Conséquences juridiques peu claires

Corinne Narasiguin note également que “le juge de la salle d’audience n’a pas révoqué l’accord liant le PS avec Nupes. (…) L’accord politique qui réunit LFI, EELV, PCF et PS est plus vivant que jamais. » L’existence juridique de Nupes ne doit pas être remise en cause. “Il est logique que le tribunal ne censure pas l’accord Nupes lui-même, car ce n’était pas notre demande”, a déclaré Frederick Scanwick, l’avocat des requérants.

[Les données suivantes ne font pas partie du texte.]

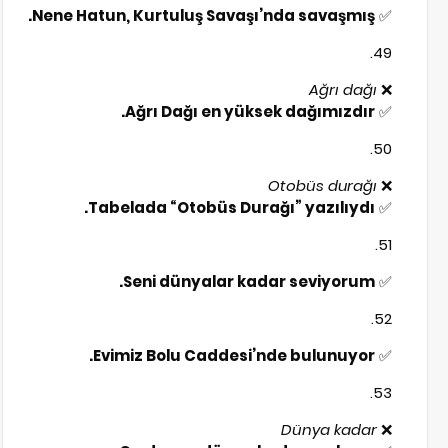
Nene Hatun, Kurtuluş Savaşı’nda savaşmış.
✅
Ağrı dağı
❌
Ağrı Dağı en yüksek dağımızdır.
✅
Otobüs durağı
❌
Tabelada “Otobüs Durağı” yazılıydı.
✅
Seni dünyalar kadar seviyorum.
✅
Evimiz Bolu Caddesi’nde bulunuyor.
✅
Dünya kadar
❌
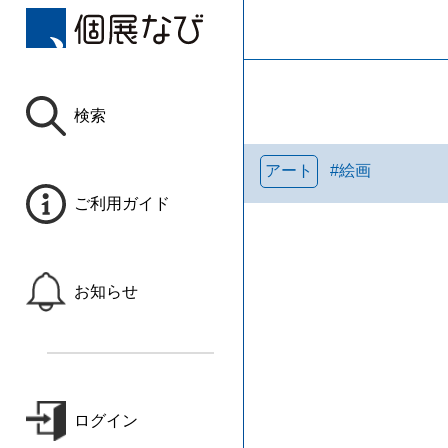
検索
アート
#
絵画
ご利用ガイド
お知らせ
ログイン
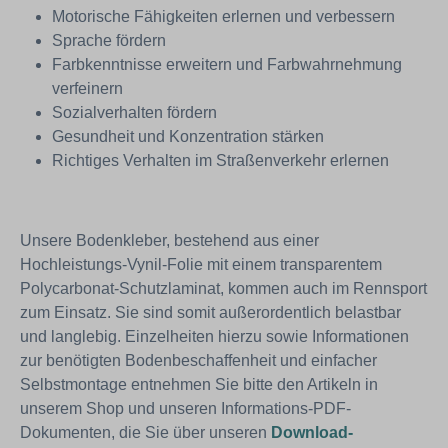
Motorische Fähigkeiten erlernen und verbessern
Sprache fördern
Farbkenntnisse erweitern und Farbwahrnehmung
verfeinern
Sozialverhalten fördern
Gesundheit und Konzentration stärken
Richtiges Verhalten im Straßenverkehr erlernen
Unsere Bodenkleber, bestehend aus einer
Hochleistungs-Vynil-Folie mit einem transparentem
Polycarbonat-Schutzlaminat, kommen auch im Rennsport
zum Einsatz. Sie sind somit außerordentlich belastbar
und langlebig. Einzelheiten hierzu sowie Informationen
zur benötigten Bodenbeschaffenheit und einfacher
Selbstmontage entnehmen Sie bitte den Artikeln in
unserem Shop und unseren Informations-PDF-
Dokumenten, die Sie über unseren
Download-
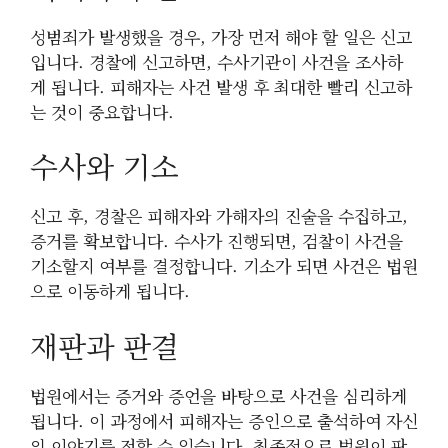
성범죄가 발생했을 경우, 가장 먼저 해야 할 일은 신고
입니다. 경찰에 신고하면, 수사기관이 사건을 조사하
게 됩니다. 피해자는 사건 발생 후 최대한 빨리 신고하
는 것이 중요합니다.
수사와 기소
신고 후, 경찰은 피해자와 가해자의 진술을 수집하고,
증거를 확보합니다. 수사가 진행되면, 검찰이 사건을
기소할지 여부를 결정합니다. 기소가 되면 사건은 법원
으로 이동하게 됩니다.
재판과 판결
법원에서는 증거와 증언을 바탕으로 사건을 심리하게
됩니다. 이 과정에서 피해자는 증인으로 출석하여 자신
의 이야기를 전할 수 있습니다. 최종적으로 법원이 판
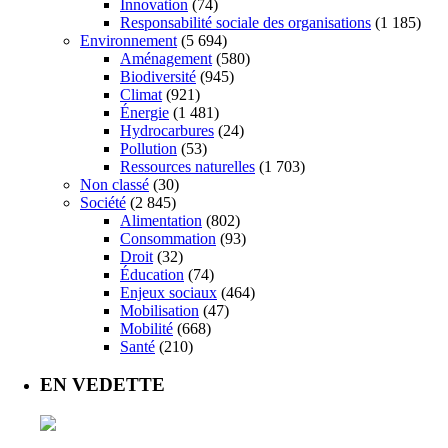
Innovation
(74)
Responsabilité sociale des organisations
(1 185)
Environnement
(5 694)
Aménagement
(580)
Biodiversité
(945)
Climat
(921)
Énergie
(1 481)
Hydrocarbures
(24)
Pollution
(53)
Ressources naturelles
(1 703)
Non classé
(30)
Société
(2 845)
Alimentation
(802)
Consommation
(93)
Droit
(32)
Éducation
(74)
Enjeux sociaux
(464)
Mobilisation
(47)
Mobilité
(668)
Santé
(210)
EN VEDETTE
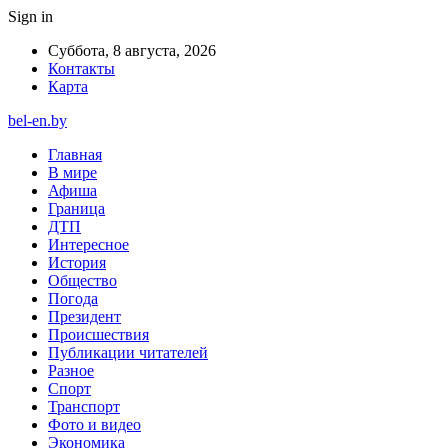
Sign in
Суббота, 8 августа, 2026
Контакты
Карта
bel-en.by
Главная
В мире
Афиша
Граница
ДТП
Интересное
История
Общество
Погода
Президент
Происшествия
Публикации читателей
Разное
Спорт
Транспорт
Фото и видео
Экономика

“Nous avons également demandé au PS de ne pas pouvoir se prévaloir de l’accord, notamment de ne pas pouvoir exclure des dissidents du parti qui s’est présenté en dehors de l’accord Nupes”, a poursuivi Me Scanvic. Cela a été décidé par le tribunal. “La direction du PS pense exactement le contraire : ‘La décision du juge ne remet pas en cause l’accord mondial’, a déclaré Christophe Clerjo, proche du premier secrétaire Olivier Faure. Toutes les nominations et tous les appuis décidés par le bureau national de la FP demeurent pleinement valides. Donc rien ne change pour les dissidents qui restent dissidents. Ils feront l’objet de procédures ultérieures. »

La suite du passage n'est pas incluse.